Either way, don't we all have bigger fish to fry??

But as others have implied, nursing school is a dictatorship. So it is, also, when you get a job and work under a preceptor. Eventually you'll be on your own and thinking/doing for yourself whatever you think is right/reasonable within the p/p of your employer.

OP I had an absolute nut job my first semester. I saw her work very hard to try and get people to drop from the program. After my very first class, I almost dropped. Not because of fear of her, but fear that I was about to embark on something where it was necessary to gain the best experience possible, as I was going to be in charge of lives for a living. I felt honestly that someone who appeared so very unstable would not be able to stand up to my requirements. She told us half of us would fail that day, and she saw me smirk (oops) but sorry sweetie this is my second degree, and guess what looser-girl, I am an A student-got a 4.0.

"Crazy" is for patients, not for instructors/co-workers.

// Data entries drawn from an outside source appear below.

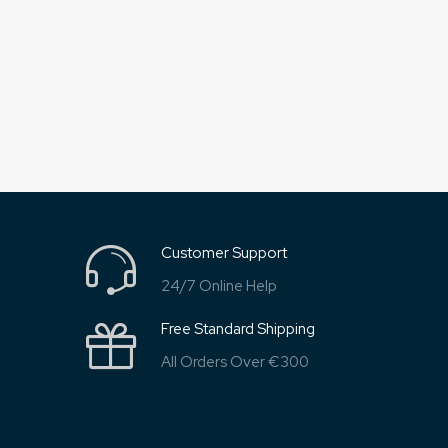
Customer Support
24/7 Online Help
Free Standard Shipping
All Orders Over €300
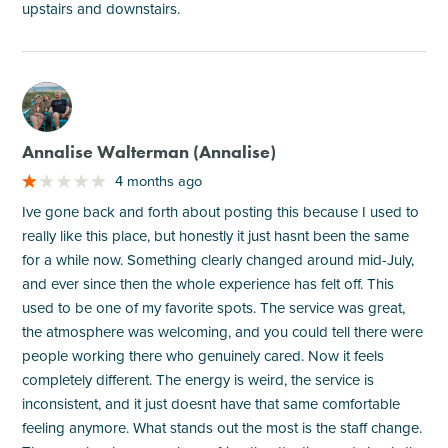
upstairs and downstairs.
M
Annalise Walterman (Annalise)
4 months ago
Ive gone back and forth about posting this because I used to
really like this place, but honestly it just hasnt been the same
for a while now. Something clearly changed around mid-July,
and ever since then the whole experience has felt off. This
used to be one of my favorite spots. The service was great,
the atmosphere was welcoming, and you could tell there were
people working there who genuinely cared. Now it feels
completely different. The energy is weird, the service is
inconsistent, and it just doesnt have that same comfortable
feeling anymore. What stands out the most is the staff change.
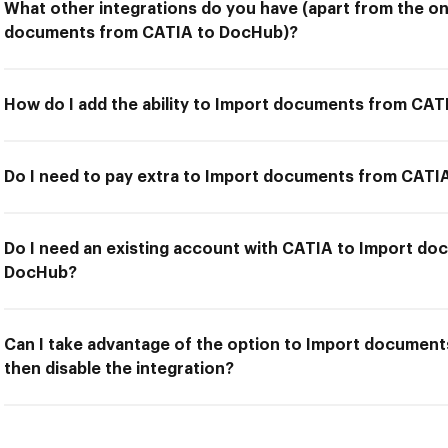
What other integrations do you have (apart from the on
documents from CATIA to DocHub)?
How do I add the ability to Import documents from CA
Do I need to pay extra to Import documents from CAT
Do I need an existing account with CATIA to Import d
DocHub?
Can I take advantage of the option to Import documen
then disable the integration?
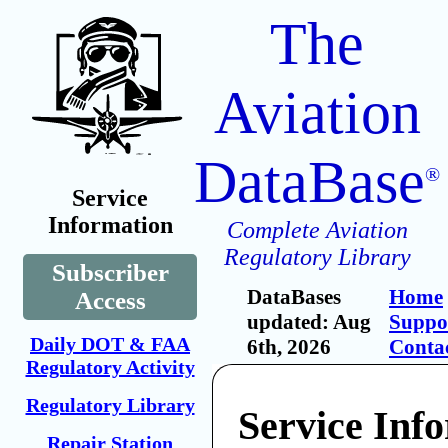
The
Aviation
DataBase
®
Service
Information
Complete Aviation
Regulatory Library
Subscriber
DataBases
Home
Access
updated: Aug
Suppo
Daily DOT & FAA
6th, 2026
Conta
Regulatory Activity
Regulatory Library
Service Inf
Repair Station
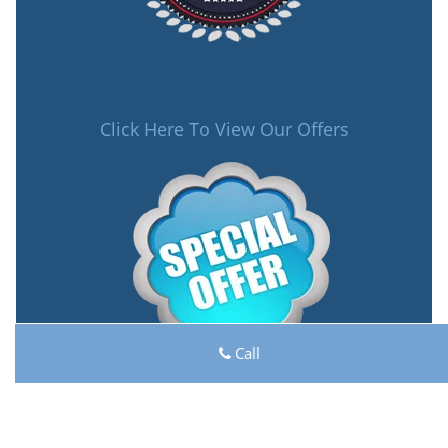
Click Here To View Our Offers
Call
Lock Key Shop
Lock Key Shop | Hours:
Monday through Sunday, All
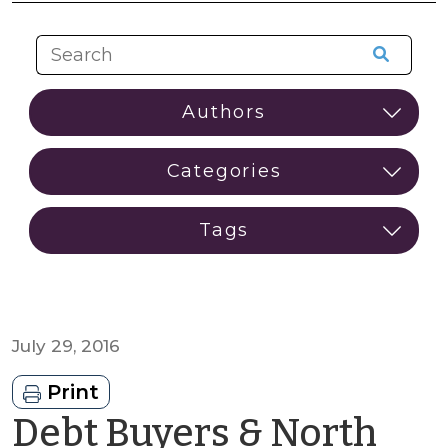
July 29, 2016
Print
Debt Buyers & North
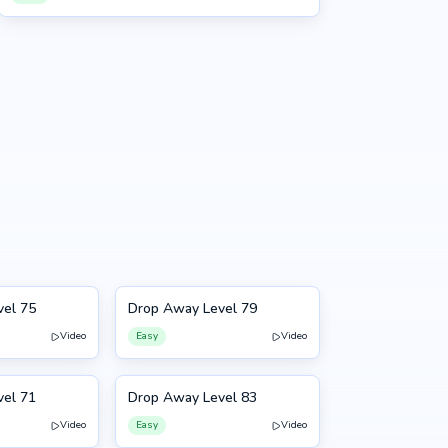
vel 75
Drop Away Level 79
79
Video
Easy
Video
vel 71
Drop Away Level 83
83
Video
Easy
Video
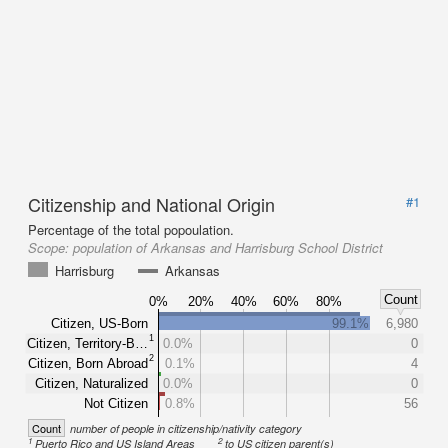
Citizenship and National Origin
#1
Percentage of the total popoulation.
Scope:
population of Arkansas and Harrisburg School District
Harrisburg
Arkansas
Count
0%
20%
40%
60%
80%
Citizen, US-Born
99.1%
6,980
1
Citizen, Territory-B…
0.0%
0
2
Citizen, Born Abroad
0.1%
4
Citizen, Naturalized
0.0%
0
Not Citizen
0.8%
56
Count
number of people in citizenship/nativity category
1
2
Puerto Rico and US Island Areas
to US citizen parent(s)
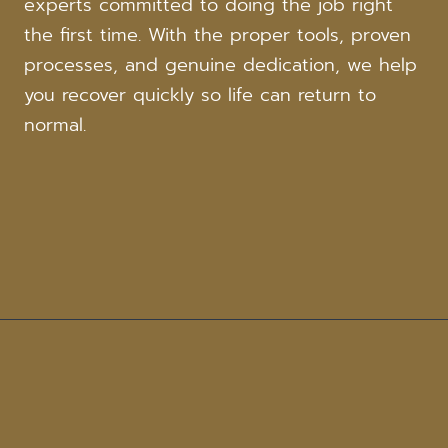
experts committed to doing the job right
the first time. With the proper tools, proven
processes, and genuine dedication, we help
you recover quickly so life can return to
normal.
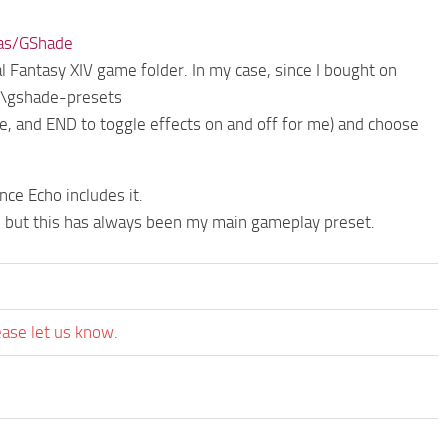
tas/GShade
l Fantasy XIV game folder. In my case, since I bought on
\gshade-presets
 and END to toggle effects on and off for me) and choose
ce Echo includes it.
, but this has always been my main gameplay preset.
ease let us know.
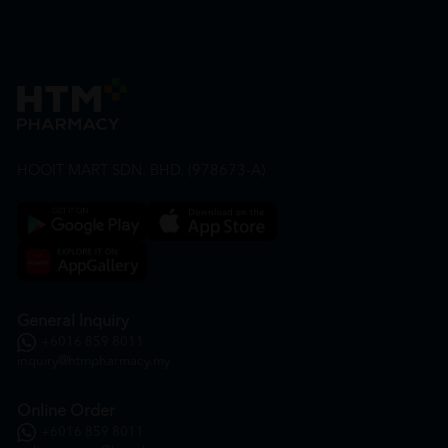
HOOIT MART SDN. BHD. (978673-A)
General Inquiry
+6016 859 8011
inquiry@htmpharmacy.my
Online Order
+6016 859 8011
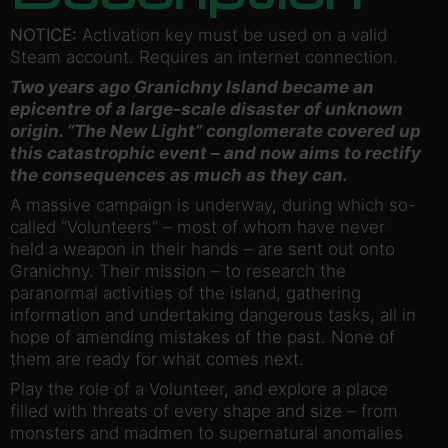
NOTICE:
Activation key must be used on a valid
Steam account. Requires an internet connection.
Two years ago Granichny Island became an
epicentre of a large-scale disaster of unknown
origin. “The New Light” conglomerate covered up
this catastrophic event – and now aims to rectify
the consequences as much as they can.
A massive campaign is underway, during which so-
called “Volunteers” – most of whom have never
held a weapon in their hands – are sent out onto
Granichny. Their mission – to research the
paranormal activities of the island, gathering
information and undertaking dangerous tasks, all in
hope of amending mistakes of the past. None of
them are ready for what comes next.
Play the role of a Volunteer, and explore a place
filled with threats of every shape and size – from
monsters and madmen to supernatural anomalies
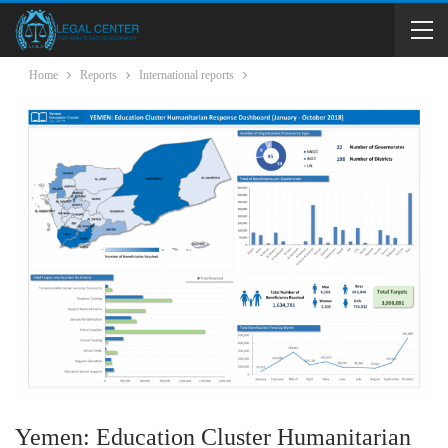
Home
Reports
International reports
Yemen: Education Cluster Humanitarian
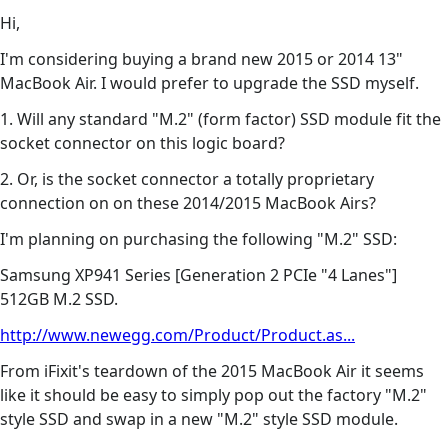
Hi,
I'm considering buying a brand new 2015 or 2014 13"
MacBook Air. I would prefer to upgrade the SSD myself.
1. Will any standard "M.2" (form factor) SSD module fit the
socket connector on this logic board?
2. Or, is the socket connector a totally proprietary
connection on on these 2014/2015 MacBook Airs?
I'm planning on purchasing the following "M.2" SSD:
Samsung XP941 Series [Generation 2 PCIe "4 Lanes"]
512GB M.2 SSD.
http://www.newegg.com/Product/Product.as...
From iFixit's teardown of the 2015 MacBook Air it seems
like it should be easy to simply pop out the factory "M.2"
style SSD and swap in a new "M.2" style SSD module.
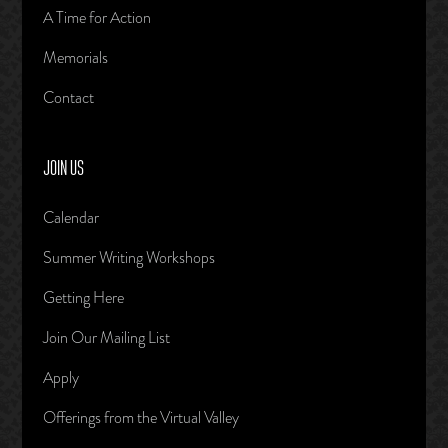
A Time for Action
Memorials
Contact
JOIN US
Calendar
Summer Writing Workshops
Getting Here
Join Our Mailing List
Apply
Offerings from the Virtual Valley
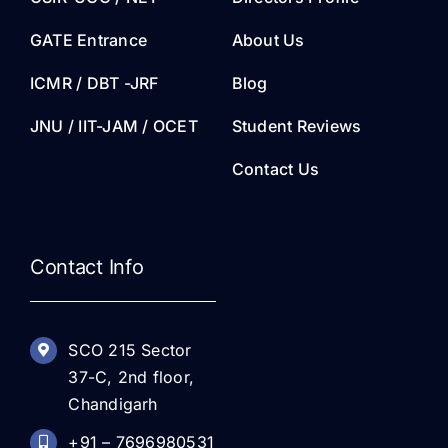
GATE Entrance
About Us
ICMR / DBT -JRF
Blog
JNU / IIT-JAM / OCET
Student Reviews
Contact Us
Contact Info
SCO 215 Sector
37-C, 2nd floor,
Chandigarh
+91 – 7696980531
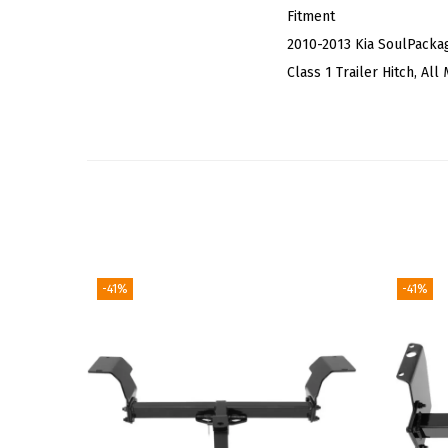
Fitment
2010-2013 Kia SoulPacka
Class 1 Trailer Hitch, Al
-41%
-41%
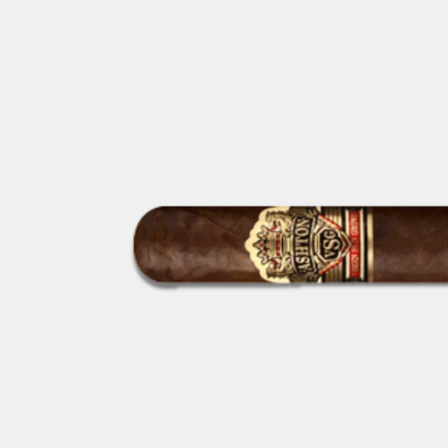
GIFTIN
EVENTS
CLEAR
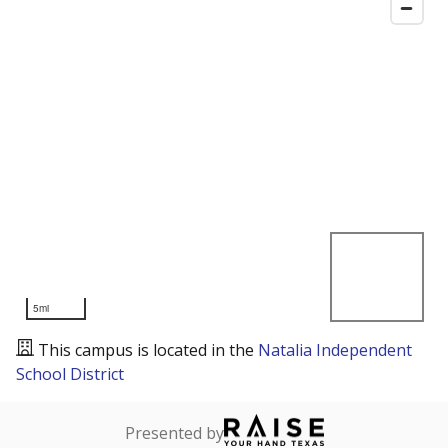
5mi
This campus is located in the
Natalia Independent
School District
Presented by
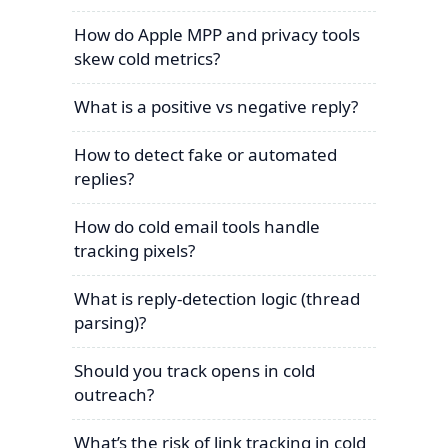
How do Apple MPP and privacy tools
skew cold metrics?
What is a positive vs negative reply?
How to detect fake or automated
replies?
How do cold email tools handle
tracking pixels?
What is reply-detection logic (thread
parsing)?
Should you track opens in cold
outreach?
What’s the risk of link tracking in cold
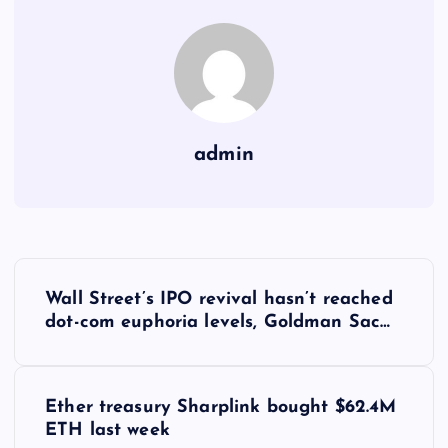
admin
Y
Wall Street’s IPO revival hasn’t reached
a
dot-com euphoria levels, Goldman Sac…
z
Ether treasury Sharplink bought $62.4M
ı
ETH last week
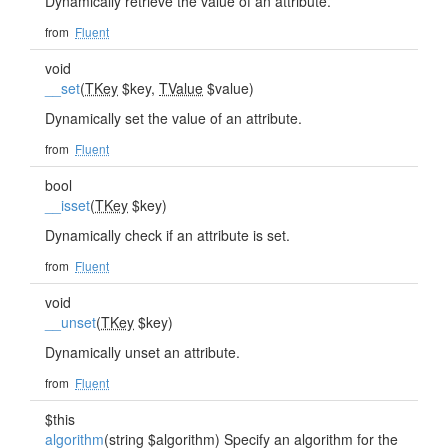
Dynamically retrieve the value of an attribute.
from
Fluent
void
__set
(
TKey
$key,
TValue
$value)
Dynamically set the value of an attribute.
from
Fluent
bool
__isset
(
TKey
$key)
Dynamically check if an attribute is set.
from
Fluent
void
__unset
(
TKey
$key)
Dynamically unset an attribute.
from
Fluent
$this
algorithm
(string $algorithm) Specify an algorithm for the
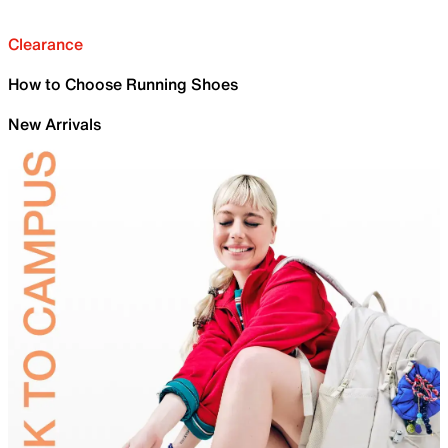
Clearance
How to Choose Running Shoes
New Arrivals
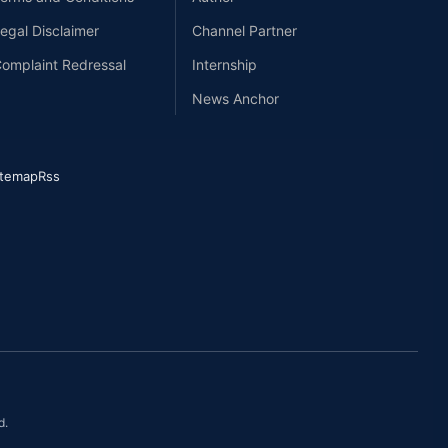
egal Disclaimer
Channel Partner
omplaint Redressal
Internship
News Anchor
itemap
Rss
d.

She also taught the last semester and some of my friends had her, seems she worked doubly hard to either ruin people mentally and or cut them from the program. One case in particular... she got got on such a level with a student that if I told the story here it would be obvious who was involved. If it had happened to me, I would ruin her career-wise and financially for years to come (I am quite capable of that).

My last semester was ruined for me and my section due to the fact that our clinical instructor was afraid of all things hospital, especially blood. You should've seen the faces of the rns on that floor when we came on. She had brought students to this hospital the semester before and already had made a real winning impression. She was excellent at hiding too.